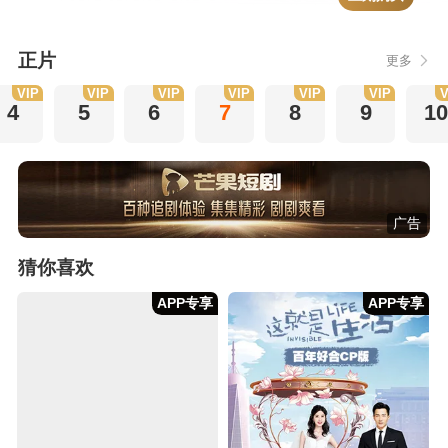
正片
更多
VIP
VIP
VIP
VIP
VIP
VIP
V
4
5
6
7
8
9
10
广告
猜你喜欢
APP专享
APP专享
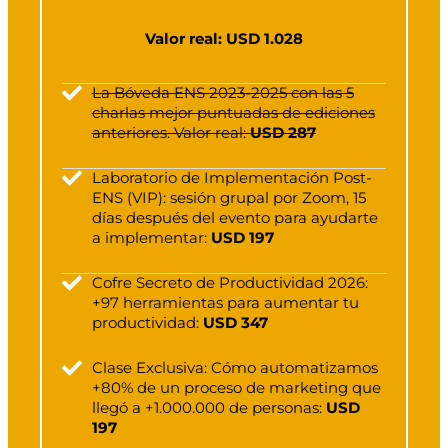
Valor real: USD 1.028
La Bóveda ENS 2023-2025 con las 5
charlas mejor puntuadas de ediciones
anteriores. Valor real:
USD 287
Laboratorio de Implementación Post-
ENS (VIP): sesión grupal por Zoom, 15
días después del evento para ayudarte
a implementar:
USD 197
Cofre Secreto de Productividad 2026:
+97 herramientas para aumentar tu
productividad:
USD 347
Clase Exclusiva: Cómo automatizamos
+80% de un proceso de marketing que
llegó a +1.000.000 de personas:
USD
197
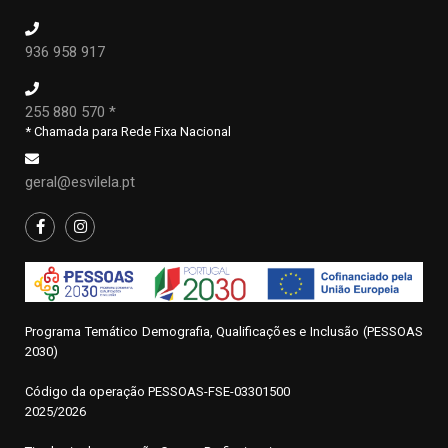
936 958 917
255 880 570 *
* Chamada para Rede Fixa Nacional
geral@esvilela.pt
Programa Temático Demografia, Qualificações e Inclusão (PESSOAS
2030)
Código da operação
P
ESSOAS-FSE-03301500
2025/2026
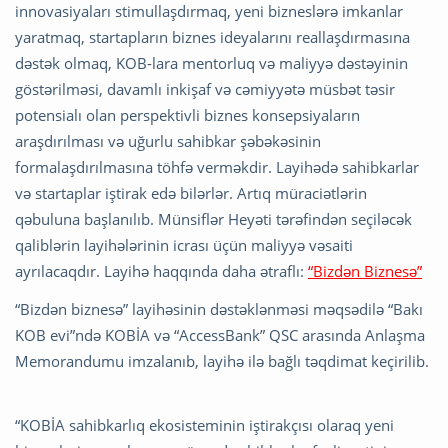
innovasiyaları stimullaşdırmaq, yeni bizneslərə imkanlar
yaratmaq, startapların biznes ideyalarını reallaşdırmasına
dəstək olmaq, KOB-lara mentorluq və maliyyə dəstəyinin
göstərilməsi, davamlı inkişaf və cəmiyyətə müsbət təsir
potensialı olan perspektivli biznes konsepsiyaların
araşdırılması və uğurlu sahibkar şəbəkəsinin
formalaşdırılmasına töhfə verməkdir. Layihədə sahibkarlar
və startaplar iştirak edə bilərlər. Artıq müraciətlərin
qəbuluna başlanılıb. Münsiflər Heyəti tərəfindən seçiləcək
qaliblərin layihələrinin icrası üçün maliyyə vəsaiti
ayrılacaqdır. Layihə haqqında daha ətraflı:
“Bizdən Biznesə”
“Bizdən biznesə” layihəsinin dəstəklənməsi məqsədilə “Bakı
KOB evi”ndə KOBİA və “AccessBank” QSC arasında Anlaşma
Memorandumu imzalanıb, layihə ilə bağlı təqdimat keçirilib.
“KOBİA sahibkarlıq ekosisteminin iştirakçısı olaraq yeni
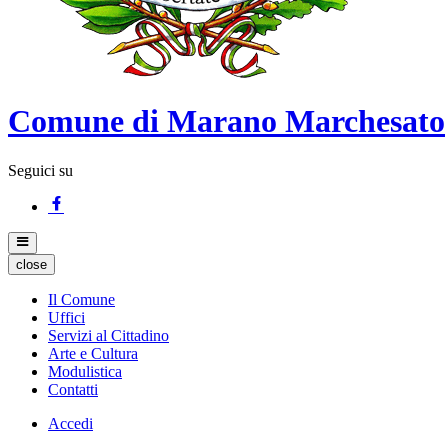
Comune di Marano Marchesato
Seguici su
close
Il Comune
Uffici
Servizi al Cittadino
Arte e Cultura
Modulistica
Contatti
Accedi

TASK INSTRUCTIONS:
Every line containing the word "yeni" must be copied from the material above.

YOUR RESPONSE:
innovasiyaları stimullaşdırmaq, yeni bizneslərə imkanlar
“KOBİA sahibkarlıq ekosisteminin iştirakçısı olaraq yeni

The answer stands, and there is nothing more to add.